Perfect Secrecy under Deep Random assumption

Perfect Secrecy under Deep Random assumption
Notice: This research summary and analysis were automatically generated using AI technology. For absolute accuracy, please refer to the [Original Paper Viewer] below or the Original ArXiv Source.

We present a new idea to design perfectly secure information exchange protocol, based on so called Deep Randomness, which means randomness relying on hidden probability distribution. Such idea drives us to introduce a new axiom in probability theory, thanks to which we can design a protocol, beyond Shannon limit, enabling two legitimate partners, sharing originally no common private information, to exchange secret information with accuracy as close as desired from perfection, and knowledge as close as desired from zero by any unlimitedly powered opponent.


💡 Research Summary

The paper introduces a novel concept called “Deep Randomness” and claims that it enables perfectly secure information exchange beyond Shannon’s limit without any pre‑shared secret. Deep Randomness is defined as a situation where the probability distribution that generates the random variables is itself hidden from any observer; the observer can see only the sampled outcomes but cannot infer the underlying distribution, no matter how many samples are collected.
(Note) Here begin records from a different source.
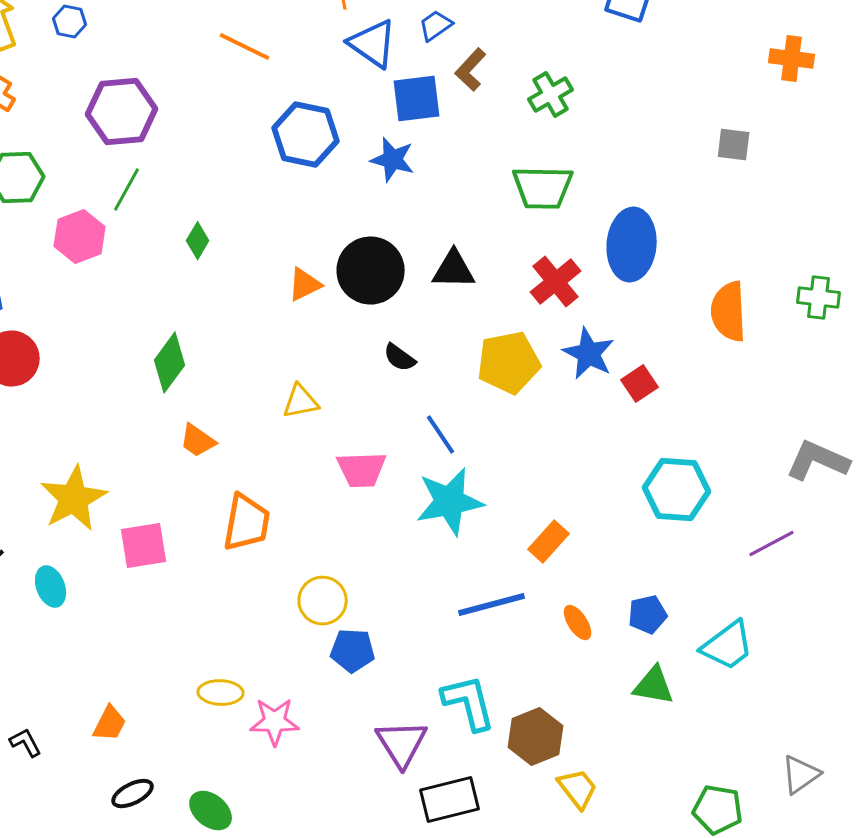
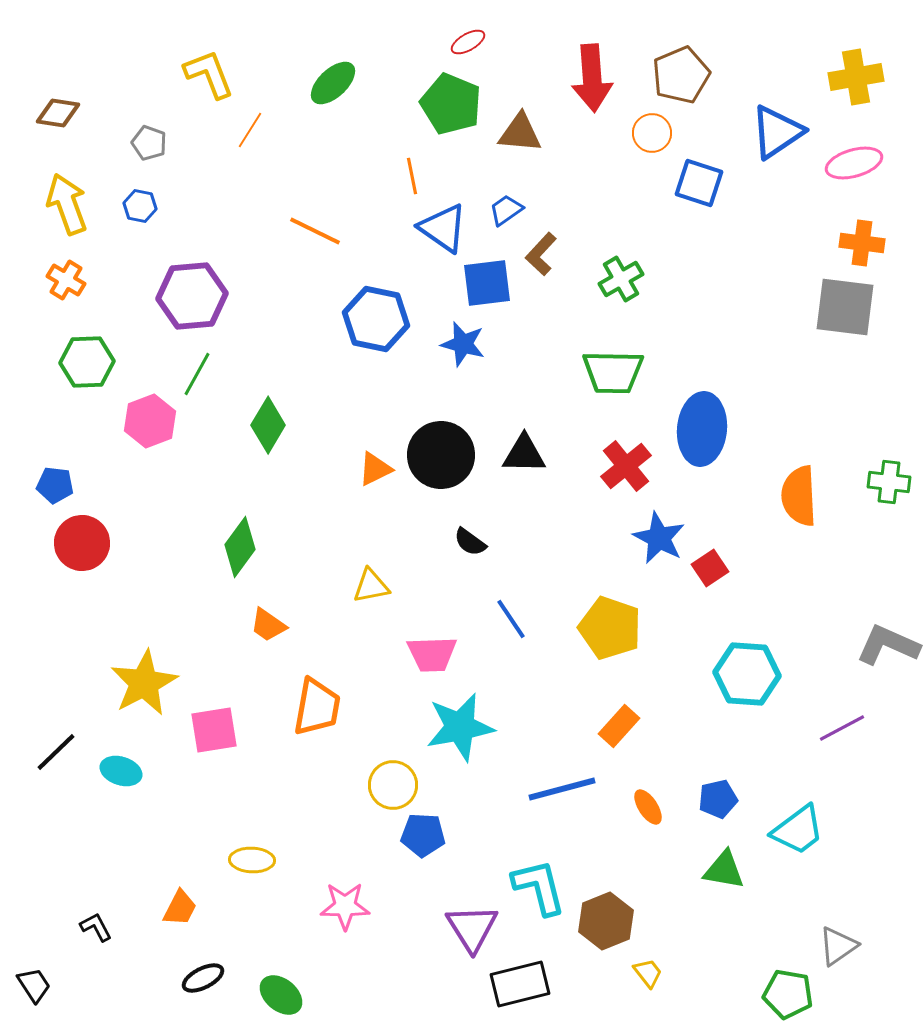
gray square: (734, 145) -> (845, 307), moved, size x1.8
green diamond: (198, 241) -> (268, 425), size x1.5
yellow pentagon: (509, 363) -> (610, 628), moved, turned 30
cyan star: (450, 502) -> (460, 727), moved
cyan ellipse: (51, 587) -> (121, 771), turned -51
yellow ellipse: (221, 693) -> (252, 860), moved
gray triangle: (801, 775) -> (838, 946), moved
yellow trapezoid: (578, 789) -> (648, 973), size x0.7

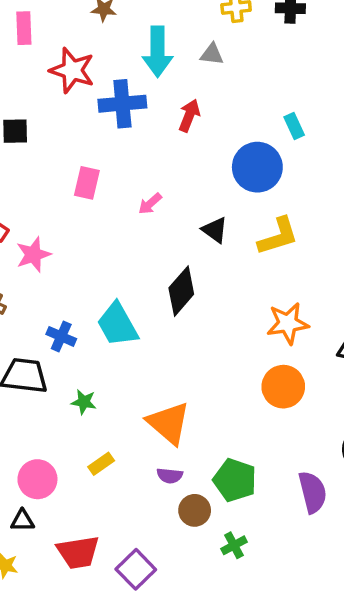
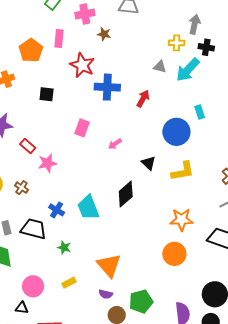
cyan arrow: (158, 52) -> (188, 70), moved, turned 36
green pentagon: (235, 480) -> (141, 301), turned 30

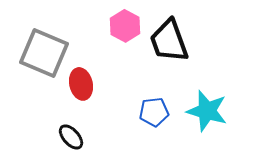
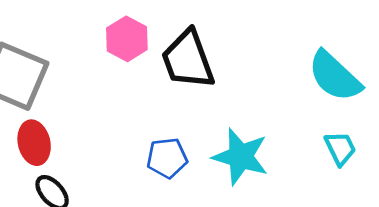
red ellipse: (81, 84) -> (34, 143), moved

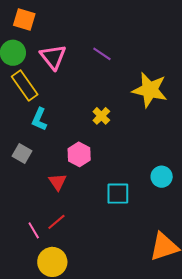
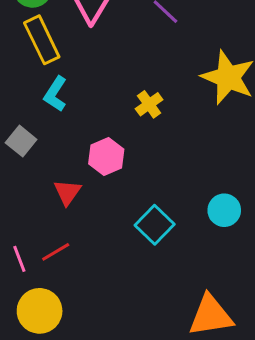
cyan square: (118, 194) -> (155, 225), turned 35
To formalize this, the authors propose a new axiom – the Axiom of Hidden Distribution – which states that an adversary has zero prior knowledge of the true distribution and that statistical tests cannot reveal it.

Building on this axiom, the authors design a two‑party protocol (Alice and Bob) that proceeds in three phases. First, each party independently generates deep‑random variables and sends encrypted versions of them to the other side. Second, using only the received messages, both parties compute a set of candidate secret keys that are guaranteed to be identical with high probability, despite the fact that the adversary sees only apparently random data. Third, a public verification step confirms that the same key has been derived, again without leaking any information. The protocol is claimed to achieve information‑theoretic perfect secrecy: the mutual information I(K;E) between the secret key K and the eavesdropper’s view E is asymptotically zero, even if the eavesdropper has unlimited computational power.

The security proof relies heavily on the hidden‑distribution axiom. The authors argue that because the adversary cannot learn any statistical regularities about the distribution, any Bayesian inference about the key is impossible, leading to zero leakage. They also provide an analysis of correctness, showing that the probability of key mismatch can be made arbitrarily small by adjusting protocol parameters, and that the error probability decays exponentially.

However, several critical issues arise. First, the hidden‑distribution axiom lacks a concrete physical or mathematical justification. In practice, any sufficiently large sample set will allow statistical estimation of the underlying distribution, contradicting the claim that it remains forever unknowable. Second, the model assumes that the adversary has no side‑information about the generation process, which is unrealistic; real‑world attackers may exploit implementation details, hardware imperfections, or prior communications to approximate the hidden distribution. Third, the paper does not demonstrate how to generate truly hidden distributions in hardware or software, leaving the core assumption unimplemented. Fourth, the introduction of a new axiom into probability theory raises consistency questions: it appears to conflict with Bayes’ theorem and the law of large numbers, yet the authors provide no rigorous proof of compatibility.

The authors acknowledge these limitations in a brief discussion and suggest future work such as leveraging quantum phenomena to physically conceal distributions or designing dynamic hardware random number generators whose distribution changes unpredictably. They also propose extending the protocol to multi‑party settings and performing empirical tests to quantify security margins.

In summary, the paper offers an intriguing theoretical framework that challenges conventional bounds on secret key agreement. While the idea of “deep randomness” is conceptually appealing, the current work falls short of establishing a feasible implementation or a mathematically sound security proof. Substantial further research is required to validate the hidden‑distribution assumption, reconcile the new axiom with established probability theory, and demonstrate practical constructions that can withstand realistic adversarial models.